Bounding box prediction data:
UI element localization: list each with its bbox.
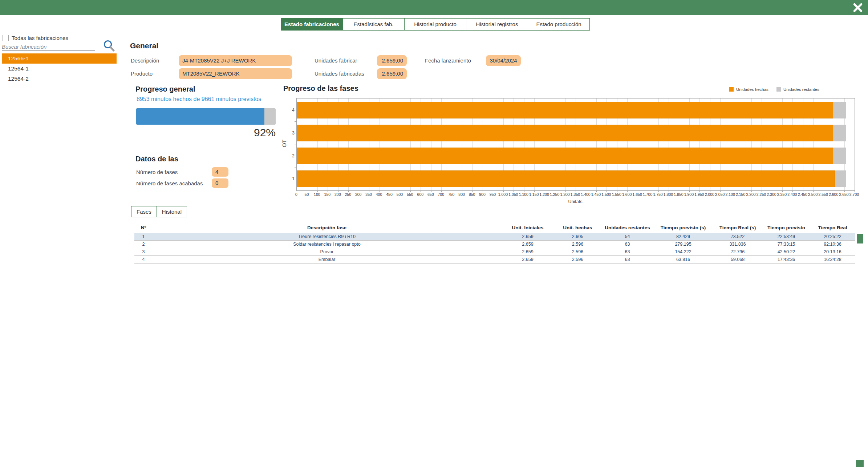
x-axis-tick-label: 2.150 [736, 192, 745, 197]
x-axis-tick-mark [586, 190, 586, 192]
progress-percent: 92% [136, 126, 276, 139]
x-axis-tick-mark [431, 190, 431, 192]
x-axis-tick-mark [338, 190, 338, 192]
table-cell: 2.605 [554, 233, 601, 241]
x-axis-tick-mark [390, 190, 390, 192]
column-header-unit-hechas: Unit. hechas [554, 222, 601, 233]
table-cell: 22:53:49 [763, 233, 810, 241]
x-axis-tick-mark [638, 190, 638, 192]
title-bar [0, 0, 868, 15]
x-axis-tick-mark [380, 190, 380, 192]
producto-field[interactable]: MT2085V22_REWORK [179, 68, 292, 79]
legend-item-unidades-hechas: Unidades hechas [729, 87, 768, 92]
numero-fases-field[interactable]: 4 [212, 167, 228, 177]
checkbox-icon[interactable] [3, 35, 9, 41]
sidebar-item-12564-1[interactable]: 12564-1 [2, 64, 117, 74]
x-axis-tick-mark [792, 190, 793, 192]
x-axis-tick-label: 500 [397, 192, 403, 197]
x-axis-tick-label: 1.750 [653, 192, 662, 197]
table-row[interactable]: 3Provar2.6592.59663154.22272.79642:50:22… [134, 248, 855, 256]
x-axis-tick-label: 1.200 [540, 192, 549, 197]
x-axis-tick-mark [762, 190, 762, 192]
numero-fases-acabadas-field[interactable]: 0 [212, 178, 228, 188]
column-header-tiempo-real-s: Tiempo Real (s) [713, 222, 763, 233]
sidebar-item-12566-1[interactable]: 12566-1 [2, 53, 117, 64]
x-axis-tick-mark [596, 190, 597, 192]
x-axis-tick-mark [534, 190, 535, 192]
x-axis-tick-label: 1.050 [508, 192, 518, 197]
table-cell: 2.659 [501, 256, 554, 263]
y-axis-tick-mark [295, 168, 296, 168]
tab-historial[interactable]: Historial [157, 206, 187, 217]
x-axis-tick-mark [410, 190, 411, 192]
tab-estado-fabricaciones[interactable]: Estado fabricaciones [281, 18, 343, 31]
tab-fases[interactable]: Fases [131, 206, 157, 217]
x-axis-tick-mark [503, 190, 504, 192]
table-cell: 2.659 [501, 233, 554, 241]
descripcion-field[interactable]: J4-MT2085V22 J+J REWORK [179, 55, 292, 66]
column-header-unit-iniciales: Unit. Iniciales [501, 222, 554, 233]
table-row[interactable]: 4Embalar2.6592.5966363.81659.06817:43:36… [134, 256, 855, 263]
sidebar-item-12564-2[interactable]: 12564-2 [2, 74, 117, 84]
table-cell: 1 [134, 233, 153, 241]
table-cell: 92:10:36 [810, 241, 855, 248]
y-axis-tick-mark [295, 145, 296, 145]
chart-y-axis-label: OT [281, 140, 287, 147]
x-axis-tick-label: 100 [314, 192, 320, 197]
table-header-row: NºDescripción faseUnit. InicialesUnit. h… [134, 222, 855, 233]
table-scrollbar-thumb[interactable] [857, 234, 863, 243]
tab-estad-sticas-fab[interactable]: Estadísticas fab. [342, 18, 405, 31]
progreso-subtitle: 8953 minutos hechos de 9661 minutos prev… [137, 96, 261, 102]
bar-unidades-hechas [297, 125, 833, 141]
descripcion-label: Descripción [131, 57, 159, 64]
x-axis-tick-label: 2.200 [746, 192, 755, 197]
fecha-lanzamiento-field[interactable]: 30/04/2024 [486, 55, 521, 66]
x-axis-tick-mark [824, 190, 824, 192]
x-axis-tick-label: 550 [407, 192, 413, 197]
x-axis-tick-mark [813, 190, 814, 192]
all-fabrications-label: Todas las fabricaciones [12, 35, 68, 41]
table-cell: Soldar resistencies i repasar opto [153, 241, 501, 248]
all-fabrications-checkbox[interactable]: Todas las fabricaciones [3, 35, 68, 41]
column-header-tiempo-real: Tiempo Real [810, 222, 855, 233]
legend-label: Unidades restantes [783, 87, 819, 92]
table-row[interactable]: 2Soldar resistencies i repasar opto2.659… [134, 241, 855, 248]
x-axis-tick-mark [699, 190, 700, 192]
table-cell: 2.596 [554, 241, 601, 248]
unidades-fabricadas-field[interactable]: 2.659,00 [377, 68, 407, 79]
x-axis-tick-mark [772, 190, 772, 192]
table-cell: 17:43:36 [763, 256, 810, 263]
bar-row-ot-3 [297, 125, 855, 141]
search-input[interactable] [2, 43, 95, 51]
tab-historial-registros[interactable]: Historial registros [466, 18, 528, 31]
x-axis-tick-mark [493, 190, 493, 192]
tab-estado-producci-n[interactable]: Estado producción [528, 18, 590, 31]
table-cell: 82.429 [654, 233, 713, 241]
column-header-unidades-restantes: Unidades restantes [601, 222, 654, 233]
legend-label: Unidades hechas [736, 87, 768, 92]
x-axis-tick-label: 350 [365, 192, 372, 197]
x-axis-tick-label: 2.500 [808, 192, 818, 197]
table-cell: Embalar [153, 256, 501, 263]
search-icon[interactable] [102, 39, 115, 52]
x-axis-tick-label: 2.600 [829, 192, 838, 197]
close-icon[interactable] [851, 2, 864, 13]
x-axis-tick-mark [369, 190, 369, 192]
unidades-fabricar-field[interactable]: 2.659,00 [377, 55, 407, 66]
chart-legend: Unidades hechasUnidades restantes [729, 87, 827, 92]
legend-swatch-icon [776, 87, 781, 92]
legend-item-unidades-restantes: Unidades restantes [776, 87, 819, 92]
tab-historial-producto[interactable]: Historial producto [404, 18, 466, 31]
y-axis-tick-label: 1 [288, 176, 295, 181]
x-axis-tick-mark [348, 190, 349, 192]
x-axis-tick-mark [307, 190, 307, 192]
table-row[interactable]: 1Treure resistencies R9 i R102.6592.6055… [134, 233, 855, 241]
x-axis-tick-mark [782, 190, 783, 192]
x-axis-tick-label: 2.000 [705, 192, 714, 197]
x-axis-tick-label: 1.400 [581, 192, 590, 197]
column-header-descripci-n-fase: Descripción fase [153, 222, 501, 233]
fabrication-list: 12566-112564-112564-2 [2, 53, 117, 84]
x-axis-tick-label: 1.850 [674, 192, 683, 197]
table-cell: 59.068 [713, 256, 763, 263]
y-axis-tick-label: 2 [288, 153, 295, 158]
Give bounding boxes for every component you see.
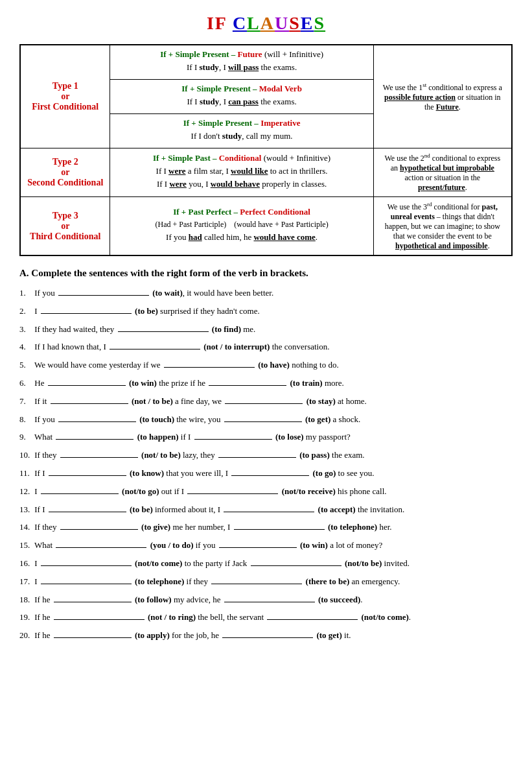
type1-desc: We use the 1st conditional to express a … <box>373 45 512 148</box>
grammar-table: Type 1orFirst Conditional If + Simple Pr… <box>19 44 513 256</box>
list-item: 7. If it (not / to be) a fine day, we (t… <box>19 395 513 409</box>
list-item: 9. What (to happen) if I (to lose) my pa… <box>19 431 513 444</box>
list-item: 4. If I had known that, I (not / to inte… <box>19 340 513 354</box>
type3-desc: We use the 3rd conditional for past, unr… <box>373 197 512 256</box>
list-item: 8. If you (to touch) the wire, you (to g… <box>19 413 513 427</box>
type3-cell: Type 3orThird Conditional <box>20 197 110 256</box>
list-item: 13. If I (to be) informed about it, I (t… <box>19 503 513 517</box>
type1-formula3: If + Simple Present – Imperative If I do… <box>110 114 373 148</box>
exercise-list: 1. If you (to wait), it would have been … <box>19 287 513 643</box>
type2-desc: We use the 2nd conditional to express an… <box>373 148 512 197</box>
type1-formula1: If + Simple Present – Future (will + Inf… <box>110 45 373 80</box>
list-item: 14. If they (to give) me her number, I (… <box>19 521 513 534</box>
type3-formula: If + Past Perfect – Perfect Conditional … <box>110 197 373 256</box>
type1-formula2: If + Simple Present – Modal Verb If I st… <box>110 80 373 114</box>
list-item: 20. If he (to apply) for the job, he (to… <box>19 629 513 643</box>
type2-cell: Type 2orSecond Conditional <box>20 148 110 197</box>
list-item: 16. I (not/to come) to the party if Jack… <box>19 557 513 571</box>
list-item: 19. If he (not / to ring) the bell, the … <box>19 611 513 624</box>
type2-formula: If + Simple Past – Conditional (would + … <box>110 148 373 197</box>
list-item: 17. I (to telephone) if they (there to b… <box>19 575 513 589</box>
list-item: 11. If I (to know) that you were ill, I … <box>19 467 513 480</box>
list-item: 5. We would have come yesterday if we (t… <box>19 359 513 372</box>
list-item: 2. I (to be) surprised if they hadn't co… <box>19 305 513 318</box>
list-item: 12. I (not/to go) out if I (not/to recei… <box>19 485 513 499</box>
exercise-title: A. Complete the sentences with the right… <box>19 268 513 279</box>
list-item: 18. If he (to follow) my advice, he (to … <box>19 593 513 607</box>
list-item: 1. If you (to wait), it would have been … <box>19 287 513 300</box>
list-item: 3. If they had waited, they (to find) me… <box>19 323 513 337</box>
page-title: IF CLAUSES <box>19 13 513 34</box>
list-item: 15. What (you / to do) if you (to win) a… <box>19 539 513 552</box>
list-item: 10. If they (not/ to be) lazy, they (to … <box>19 449 513 462</box>
list-item: 6. He (to win) the prize if he (to train… <box>19 377 513 390</box>
type1-cell: Type 1orFirst Conditional <box>20 45 110 148</box>
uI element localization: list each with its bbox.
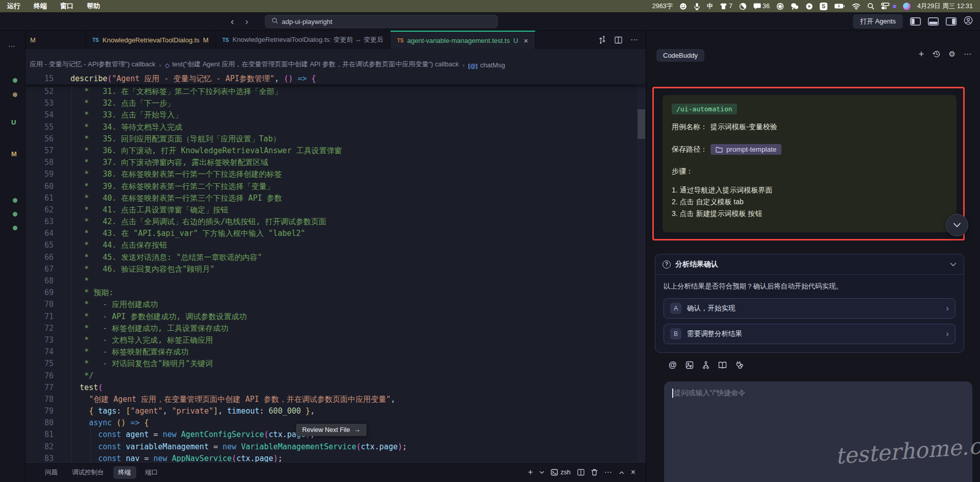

- [TASK BRIEF] All lines of the records above with the word "repasar" in them are to be copied.

- [YOUR RESPONSE]
table-cell: Soldar resistencies i repasar opto [153, 241, 501, 248]
table-row[interactable]: 2Soldar resistencies i repasar opto2.659… [134, 241, 855, 248]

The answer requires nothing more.